▸ **TASK GOAL**:
Pictures are not part of the copy. Set down exactly the lines from the one containing "Н.Ф., Истомина Е.А., Краско А.С." through the last line of the material below.

※

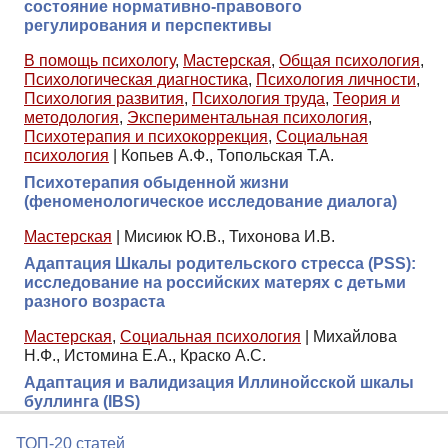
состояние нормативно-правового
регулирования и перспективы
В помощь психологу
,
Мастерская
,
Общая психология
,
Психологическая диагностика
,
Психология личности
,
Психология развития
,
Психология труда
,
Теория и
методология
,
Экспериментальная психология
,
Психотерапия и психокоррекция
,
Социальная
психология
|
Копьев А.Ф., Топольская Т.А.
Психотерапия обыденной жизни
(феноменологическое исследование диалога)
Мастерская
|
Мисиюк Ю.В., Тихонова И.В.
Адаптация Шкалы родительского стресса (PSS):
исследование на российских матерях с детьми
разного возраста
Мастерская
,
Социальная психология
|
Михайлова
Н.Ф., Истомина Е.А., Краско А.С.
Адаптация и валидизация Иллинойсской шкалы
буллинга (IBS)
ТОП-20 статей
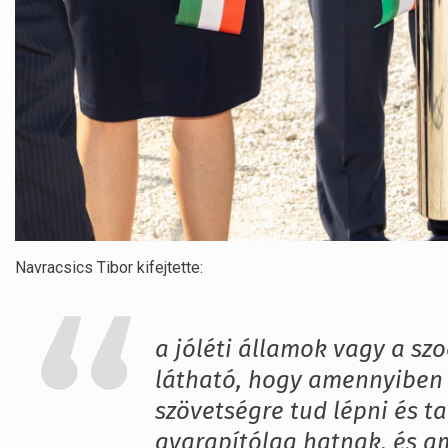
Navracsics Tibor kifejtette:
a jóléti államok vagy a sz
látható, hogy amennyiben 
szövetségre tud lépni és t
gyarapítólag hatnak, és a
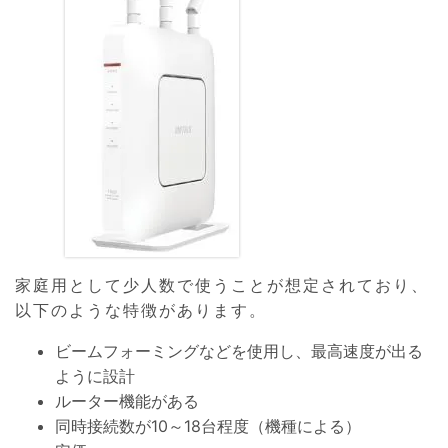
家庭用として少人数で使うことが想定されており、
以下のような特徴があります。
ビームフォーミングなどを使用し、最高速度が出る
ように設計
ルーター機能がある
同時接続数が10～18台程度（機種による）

※

▸ **ANSWER AREA**:
Н.Ф., Истомина Е.А., Краско А.С.
Адаптация и валидизация Иллинойсской шкалы
буллинга (IBS)
ТОП-20 статей
Navracsics Tibor kifejtette:
a jóléti államok vagy a sz
látható, hogy amennyiben 
szövetségre tud lépni és t
gyarapítólag hatnak, és a
家庭用として少人数で使うことが想定されており、
以下のような特徴があります。
ビームフォーミングなどを使用し、最高速度が出る
ように設計
ルーター機能がある
同時接続数が10～18台程度（機種による）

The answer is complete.